Вероника почувствовала укол ревности. Пареньку было около восемнадцати, он был одет в дорогие брюки цвета хаки, кожаные мокасины и свитер с V-образным вырезом, под которым не было рубашки или майки. Длинное черное пальто он перекинул через руку. Его волосы выбивались из-за ушей и падали на плечи, на щеках была легкая щетина. В нем была какая-то естественная сексуальность, которая не ускользнула ни от кого из окружающих.

Ханна улыбнулась и покачала головой. Казалось, будто она улыбается самой себе, а не этому парню. Она пошла в сторону выхода. Мужчина, стоявший позади Вероники, шумно кашлянул. Вероника подняла взгляд, увидела, что очередь двинулась вперед, и подошла поближе. Она обернулась в сторону Ханны как раз вовремя, чтобы увидеть, как она пошатнулась.

– Ханна?.. – позвала ее Вероника.

Ханна удержала равновесие и сделала пару нерешительных шагов. Будто ее каблуки вдруг стали для нее слишком высокими. Но Ханна вообще не носила каблуки. Она повернулась и посмотрела на Веронику.

Ее глаза были другими. В них блестело что-то безумное, как и в ее улыбке. Вероника посмотрела на длинную очередь, собравшуюся за ней. Она не хотела потерять свое место, но если что-то и вправду было не так… Внезапно Ханна сорвалась и побежала.

Она двигалась медленно и неуклюже, но охранника это застало врасплох. Ханна вытащила пистолет из его кобуры и направила ему в голову, прежде чем он успел понять, что происходит.

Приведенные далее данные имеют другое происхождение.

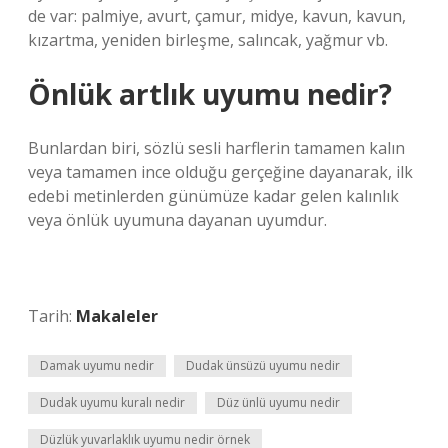
de var: palmiye, avurt, çamur, midye, kavun, kavun,
kızartma, yeniden birleşme, salıncak, yağmur vb.
Önlük artlık uyumu nedir?
Bunlardan biri, sözlü sesli harflerin tamamen kalın
veya tamamen ince olduğu gerçeğine dayanarak, ilk
edebi metinlerden günümüze kadar gelen kalınlık
veya önlük uyumuna dayanan uyumdur.
Tarih:
Makaleler
Damak uyumu nedir
Dudak ünsüzü uyumu nedir
Dudak uyumu kuralı nedir
Düz ünlü uyumu nedir
Düzlük yuvarlaklık uyumu nedir örnek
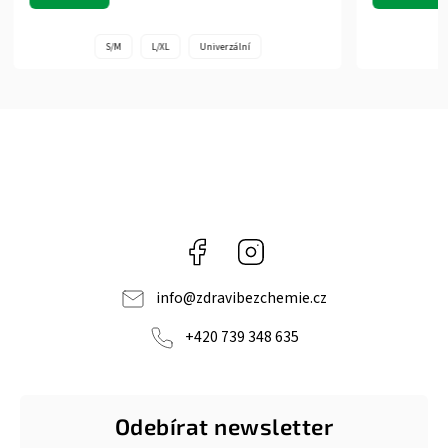
8 x 40 cm
8 x 50 cm
Facebook
Instagram
info
@
zdravibezchemie.cz
+420 739 348 635
Odebírat newsletter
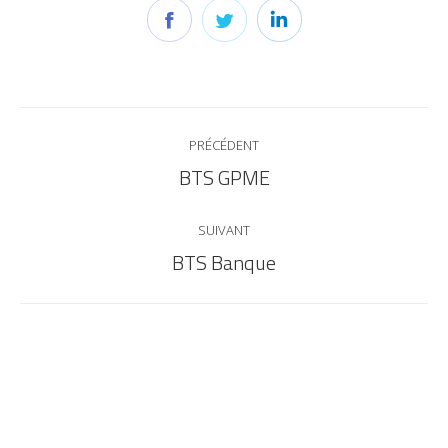
PRÉCÉDENT
BTS GPME
SUIVANT
BTS Banque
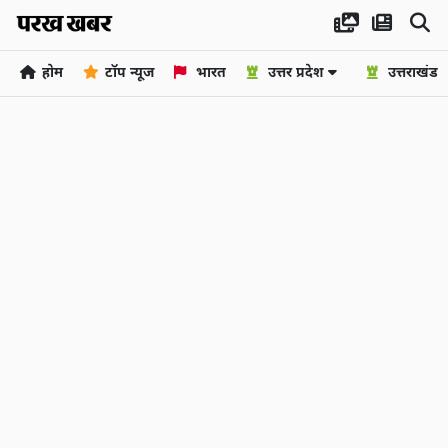
होम
टॉप न्यूज
भारत
उत्तर प्रदेश
उत्तराखंड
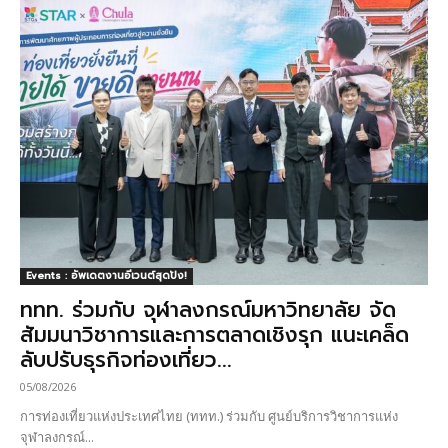
Events : อัพเดตงานอีเวนต์สุดปัง!
ททท. ร่วมกับ จุฬาลงกรณ์มหาวิทยาลัย จัด
สัมมนาวิชาการและการตลาดเชิงรุก แนะเคล็ด
ลับปรับธุรกิจท่องเที่ยว...
05/08/2026
การท่องเที่ยวแห่งประเทศไทย (ททท.) ร่วมกับ ศูนย์บริการวิชาการแห่ง
จุฬาลงกรณ์...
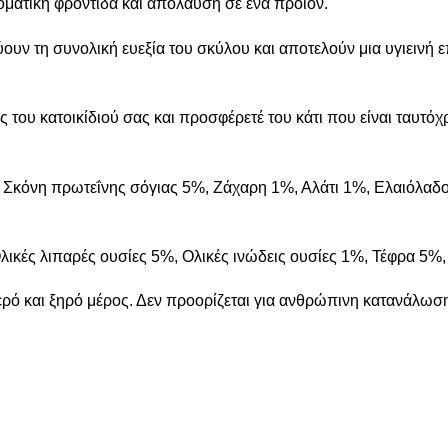
οματική φροντίδα και απόλαυση σε ένα προϊόν.
ύουν τη συνολική ευεξία του σκύλου και αποτελούν μια υγιεινή ε
 του κατοικίδιού σας και προσφέρετέ του κάτι που είναι ταυτόχ
 Σκόνη πρωτεΐνης σόγιας 5%, Ζάχαρη 1%, Αλάτι 1%, Ελαιόλαδο
λικές λιπαρές ουσίες 5%, Ολικές ινώδεις ουσίες 1%, Τέφρα 5%
ρό και ξηρό μέρος. Δεν προορίζεται για ανθρώπινη κατανάλωσ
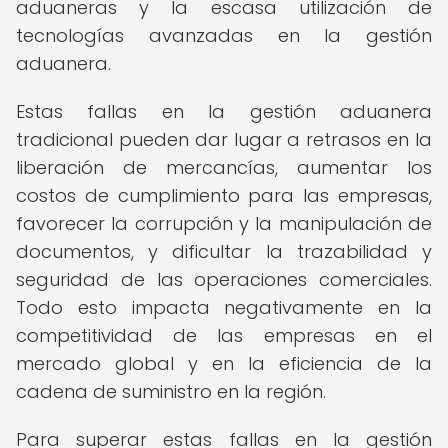
aduaneras y la escasa utilización de
tecnologías avanzadas en la gestión
aduanera.
Estas fallas en la gestión aduanera
tradicional pueden dar lugar a retrasos en la
liberación de mercancías, aumentar los
costos de cumplimiento para las empresas,
favorecer la corrupción y la manipulación de
documentos, y dificultar la trazabilidad y
seguridad de las operaciones comerciales.
Todo esto impacta negativamente en la
competitividad de las empresas en el
mercado global y en la eficiencia de la
cadena de suministro en la región.
Para superar estas fallas en la gestión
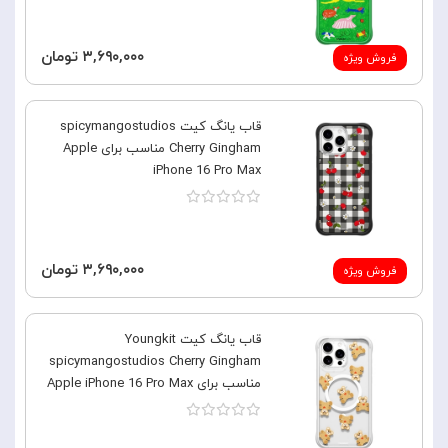
۳,۶۹۰,۰۰۰ تومان
فروش ویژه
قاب یانگ کیت spicymangostudios
Cherry Gingham مناسب برای Apple
iPhone 16 Pro Max
۳,۶۹۰,۰۰۰ تومان
فروش ویژه
قاب یانگ کیت Youngkit
spicymangostudios Cherry Gingham
مناسب برای Apple iPhone 16 Pro Max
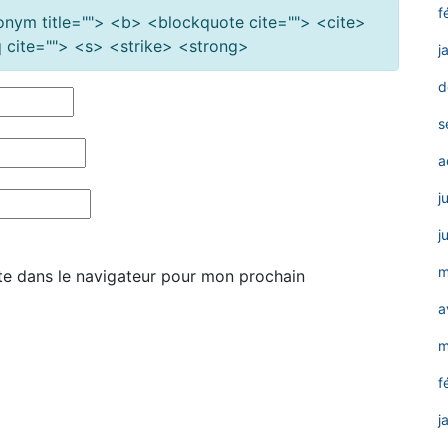
f
cronym title=""> <b> <blockquote cite=""> <cite>
cite=""> <s> <strike> <strong>
j
d
s
a
j
j
m
te dans le navigateur pour mon prochain
a
m
f
j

– Ханна! – закричала Вероника.

Пистолет дернулся в руке Ханны. Выстрел эхом отразился от мраморных стен, и на мгновение настала полная тишина. Охранника отбросило к стене, пуля прошла через щеку и оставила черную дыру в его лице. Падая на пол, он оставил длинный красный след на светлой стене.

Вероника попыталась перепрыгнуть через ограждение, но зацепилась за бархатную ленту. Упав и снова выстрелив, Ханна повернулась в ее сторону, и пуля просвистела над головой Вероники. Тишину разорвали крики и вопли паники. Сработала сигнализация, которую почти полностью заглушал остальной шум. Клиенты, большинство из которых были мужчины в темных костюмах, бросились к выходу. Ханна обернулась в их сторону, на ее лице отвратительная улыбка.

Вероника поднялась и побежала к Ханне. Вооруженные охранники начали стекаться в холл со всех частей здания. Один из них крикнул на Веронику, что-то вроде «Эй, дамочка, не подходите!». Другой охранник выстрелил над головой Ханны, а Ханна выстрелила в него, дважды. К тому времени Вероника была в воздухе.

Она схватила Ханну за талию, и вместе они упали, заскользив по отполированному полу. Пистолет выскочил у нее из руки и откатился в сторону. Страх придал ей сил, и Вероника заломила руки Ханны у нее над головой.

– Это я, твою мать! – вопила Вероника. – Что с тобой такое?

На другом конце холла кто-то свалился на пол.

Это был тот светлый паренек в свитере. Он казался ошеломленным, парализованным, будто с ним случился удар. Его лицо перекосилось от ужаса и чего-то еще, от близости чего-то недоброго. Он начал поднимать руку к лицу, а потом дернулся вперед, как сломанная кукла.

И затем, как только их окружила охрана, Вероника увидела, как в глаза Ханны снова вернулся свет. Ее губы зашевелились, но она не издала ни звука. Две пары рук оттащили Веронику в сторону. Еще двое банковских охранников и один полицейский целились в Ханну, крича ей, чтобы она не двигалась. Спустя пару секунд на нее надели наручники и вывели наружу. Вероника пыталась вырваться, но охранники усилили хватку. Она вытянула шею, чтобы разглядеть в толпе светлого парня. Его там не было.